Ada sebuah kalimat yang sering disebut – sebut sebagai hadits Nabi –Shollallohu ‘Alayhi wa Sallam- di dalam majelis – majelis. Kalimat itu sangat populer dikalangan masyarakat awam dan para Ulama yang bukan ahli hadits.
Lengkapnya berbunyi :
“Hubbul wathoni minal Imaan (Cinta tanah air sebagian dari iman)”
Akan tetapi para Ulama’ Ahli hadits (muhaditsin) menilai dan sepakat bahwa itu adalah HADITS PALSU (Maudhu’) karena Rasulullah –Shollallohu ‘Alayhi wa Sallam- tidak pernah mengatakan seperti itu.
Imam As-Suyuti dan Al-Sakhowi berpendapat “lam ‘aqif ‘alayh (Saya tidak menemukannya)”. kalimat lam ‘aqif ‘alayh di dalam ulumul hadits (ilmu hadits) dikenal sebagai istilah untuk hadits maudhu’ (palsu).
Imam Hasan ibn Muhammad Al-Shaghani yang mengarang kitab al-Masyariq seperti dinukil oleh Imam Al-Ajluni juga menegaskan bahwa hadits tersebut maudhu’ (palsu). Begitu juga dengan Imam Darwisy Al-Hut.
Bahkan Ali Al-Qari berpendapat bahwa hadist itu tidak ada kaitannya antara cinta tanah air dan keimananan, dan itu aneh sekali.
“Dan sesungguhnya kalau Kami perintahkan kepada mereka: "Bunuhlah dirimu atau keluarlah kamu dari kampungmu", niscaya mereka tidak akan melakukannya kecuali sebagian kecil dari mereka.” (An-Nisaa’ : 66)
Menurut Al-Qari, ayat ini menunjukkan orang – orang munafiq itu mencintai tanah air mereka dan mereka tidak beriman (kafir).

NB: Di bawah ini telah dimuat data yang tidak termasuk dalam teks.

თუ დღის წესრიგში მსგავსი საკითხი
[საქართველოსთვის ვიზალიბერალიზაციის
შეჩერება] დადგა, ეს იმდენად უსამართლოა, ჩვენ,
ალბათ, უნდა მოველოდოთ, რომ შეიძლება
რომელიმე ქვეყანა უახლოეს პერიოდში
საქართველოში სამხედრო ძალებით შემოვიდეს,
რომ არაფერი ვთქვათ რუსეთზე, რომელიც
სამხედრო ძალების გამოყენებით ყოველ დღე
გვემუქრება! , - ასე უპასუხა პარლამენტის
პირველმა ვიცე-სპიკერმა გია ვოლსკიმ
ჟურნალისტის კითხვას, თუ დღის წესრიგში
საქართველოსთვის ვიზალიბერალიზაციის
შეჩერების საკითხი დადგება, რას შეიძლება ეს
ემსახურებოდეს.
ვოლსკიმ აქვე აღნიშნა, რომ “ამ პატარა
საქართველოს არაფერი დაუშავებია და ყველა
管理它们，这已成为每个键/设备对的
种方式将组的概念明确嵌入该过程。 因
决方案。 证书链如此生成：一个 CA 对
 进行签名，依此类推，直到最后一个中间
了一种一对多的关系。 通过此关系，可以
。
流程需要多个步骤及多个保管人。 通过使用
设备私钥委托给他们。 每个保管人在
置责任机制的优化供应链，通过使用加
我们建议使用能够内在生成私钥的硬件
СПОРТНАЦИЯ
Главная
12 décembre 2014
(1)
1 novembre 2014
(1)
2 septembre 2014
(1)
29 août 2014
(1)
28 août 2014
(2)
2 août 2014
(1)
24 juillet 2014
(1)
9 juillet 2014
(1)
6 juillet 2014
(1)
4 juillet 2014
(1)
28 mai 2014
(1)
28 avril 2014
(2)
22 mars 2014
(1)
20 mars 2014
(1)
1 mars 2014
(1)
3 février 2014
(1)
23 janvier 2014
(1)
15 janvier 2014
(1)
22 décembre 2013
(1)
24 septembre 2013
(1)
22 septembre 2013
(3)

Karenanya tidak ada kaitannya antara cinta tanah air dan keimanan.
Sama kita tau bahwa hadits palsu HARAM untuk disebarkan bagi yang tau dan HARAM masuk ke dalam majelis – majelis.
Rasulullah –Shollallohu ‘Alayhi wa Sallam- bersabda, “Sungguh, kedustaan atas namaku tidaklah seperti dusta atas nama selainku. Barangsiapa yang dengan sengaja berdusta atas namaku maka hendaknya ia menempati tempatnya di dalam NERAKA!” (HR. Bukhari no. 1291 dan Muslim no. 3)
Dan sangat diharamkan jika kita menyampaikan suatu hadits yang kita tau bahwa itu hadits palsu yang tidak bersumber dari Rasulullah –Shollallohu ‘Alayhi wa Sallam-.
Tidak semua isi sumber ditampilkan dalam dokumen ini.